I Resent My Child For Being Afraid Of Fireworks
Tonight, in big cities and small towns around the country, parents and children will be cuddling up close and watching exploding colors in the sky. The huge willow-tree-like classics are my personal favorite. Kids will “Oooh” and “Awww” as they point out their favorite colors and marvel at the height and scope of those explosions.
Me, I’ll be inside, cuddling up my little girl, away from all the pretty lights and impressive displays.
I know. I’m a horrible person. Like, a really amazingly awful person right? Who complains about having to cuddle with their child? What kind of mother am I?

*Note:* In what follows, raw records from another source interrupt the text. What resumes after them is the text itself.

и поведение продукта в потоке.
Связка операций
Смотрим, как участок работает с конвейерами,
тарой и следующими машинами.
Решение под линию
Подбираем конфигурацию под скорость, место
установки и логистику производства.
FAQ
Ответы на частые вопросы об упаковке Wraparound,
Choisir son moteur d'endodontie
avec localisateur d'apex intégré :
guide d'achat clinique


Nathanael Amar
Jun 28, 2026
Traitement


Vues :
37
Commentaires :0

But I have to admit, after three years of sitting out on the fireworks because my daughter doesn’t like them, I’m getting just a tad bit resentful. Not really resentful. I’m not going to leave her in bed by herself in her moment of need or anything. But guys, I really want to see the fireworks!

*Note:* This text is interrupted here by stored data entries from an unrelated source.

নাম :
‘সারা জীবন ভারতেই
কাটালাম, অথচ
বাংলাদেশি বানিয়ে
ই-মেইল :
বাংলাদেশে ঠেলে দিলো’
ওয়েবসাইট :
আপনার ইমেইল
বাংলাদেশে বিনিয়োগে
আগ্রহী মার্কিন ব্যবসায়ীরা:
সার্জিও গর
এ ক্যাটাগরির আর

My parents have the best 4th of July set-up imaginable. Their’s a huge fireworks show that can be seen from their backyard. We get to lay in the pool and watch the fireworks crack overhead. It’s just about the most magical thing in the world. It’s relaxing and comfortable, yet exciting all at the same time.

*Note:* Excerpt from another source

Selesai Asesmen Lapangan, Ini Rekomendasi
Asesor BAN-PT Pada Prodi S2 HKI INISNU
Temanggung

Even more odd about the entire situation, my daughter normally isn’t afraid of anything. We’re talking a girl who wants to fight bad guys, play with snakes and poke at spiders. Aliens? She think they’re funny. Battle scenes? She’ll cheer for the good guys and curse the villains. She’s the child who randomly decides at 3-years-old to drive headfirst off the diving board. She wants to work on a flip now. I do not have a nervous or anxious child!
But fireworks… Why is it that fireworks are the Kryptonite to my little Supergirl? Something that’s so enjoyable and pretty and full of fun.
I know we all have times as parents where we put aside what we want to do what’s best for our kids. That’s part of being a parent. I don’t get upset about missing a social engagement to stay home with my little one. I’m fine with spending my disposable income on her dance lessons or summer camps instead of a vacation for me. I have no problem splitting my investments between my own retirement and her college fund. I promise I’m okay with sacrificing for my child!
But do I have to enjoy missing the fireworks every year? I mean, I think I should get to admit that it kind of sucks. And it does suck.
So enjoy your fireworks tonight. And take just a minute to think of me, cuddled up inside, listening to all that noise with none of the fun view.